After cracking down on “extremist” clothing and beards, China is now reportedly banning certain religious names for newborns in the far-western Xinjiang region that is home to about half of the country’s Muslim population.
Saddam, Hajj and Jihad are among the 29 names that are now allegedly banned under China’s recently-introduced “Naming Rules For Ethnic Minorities.” The purported list of names was given last week to Taiwan’s Central News Agency by the exiled World Uyghur Congress.
The US-funded Radio Free Asia phoned a police station in Urumqi where an officer confirmed the ban on “overly religious” names, adding that babies with such names would face being blocked from the country’s all-important hukou system, which provides access to education and healthcare. The police official went on to give more details regarding the rule:
“You’re not allowed to give names with a strong religious flavor, such as Jihad or names like that,’ the official said. “The most important thing here is the connotations of the name … [it mustn’t have] connotations of holy war or of splittism [Xinjiang independence].”
Asked if names of Islamic scholars were acceptable, the employee replied: “Get him to change it; it’s the sort of thing that [could be regarded as] promoting terror and evil cults.”
Asked if Yultuzay, a reference to the star and moon symbol of the Islamic faith, was acceptable, he said: “Actually the star and moon are a pagan symbol.”
“[Mecca] would be a bit over-the-top … I don’t think you could call someone Saddam, either,” he said in response to queries on those names.
“Just stick to the party line, and you’ll be fine,” he said. “[People with banned names] won’t be able to get a household registration, so they will find out from the hukou office when the time comes.”

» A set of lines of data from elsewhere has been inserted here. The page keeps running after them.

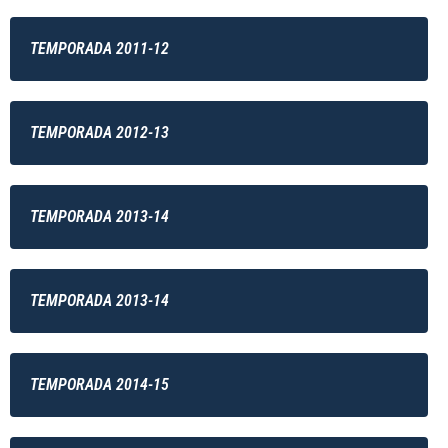
TEMPORADA 2011-12
TEMPORADA 2012-13
TEMPORADA 2013-14
TEMPORADA 2013-14
TEMPORADA 2014-15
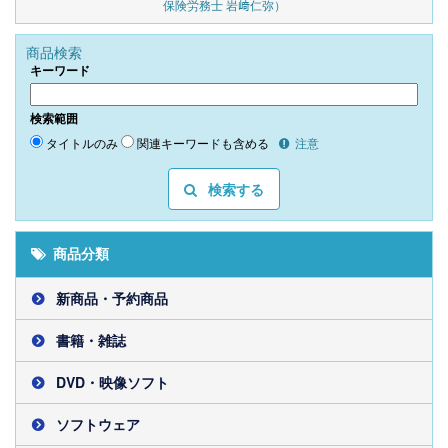
保険労務士 岩﨑仁弥）
商品検索
キーワード
検索範囲
タイトルのみ
関連キーワードも含める
注意
検索する
商品分類
新商品・予約商品
書籍・雑誌
DVD・映像ソフト
ソフトウェア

“They have received training in this sort of thing over here [in Xinjiang] so they’re the experts [on what is allowed],” he said.
The purported ban comes as Xinjiang authorities are launching a renewed crackdown on “religious extremism” in the restive region. Last month, a new regulation was passed by the region’s top legislature which bans 15 types of behavior allegedly linked with “religious extremism,” including: wearing veils, having “abnormal” beards, refusing to watch state television and preventing children from having a national education.
Meanwhile, the regional government demonstrated what would happen to officials who failed to adequately push back against “extreme religious thought,” demoting one village chief for refusing to smoke in front of religious elders last month.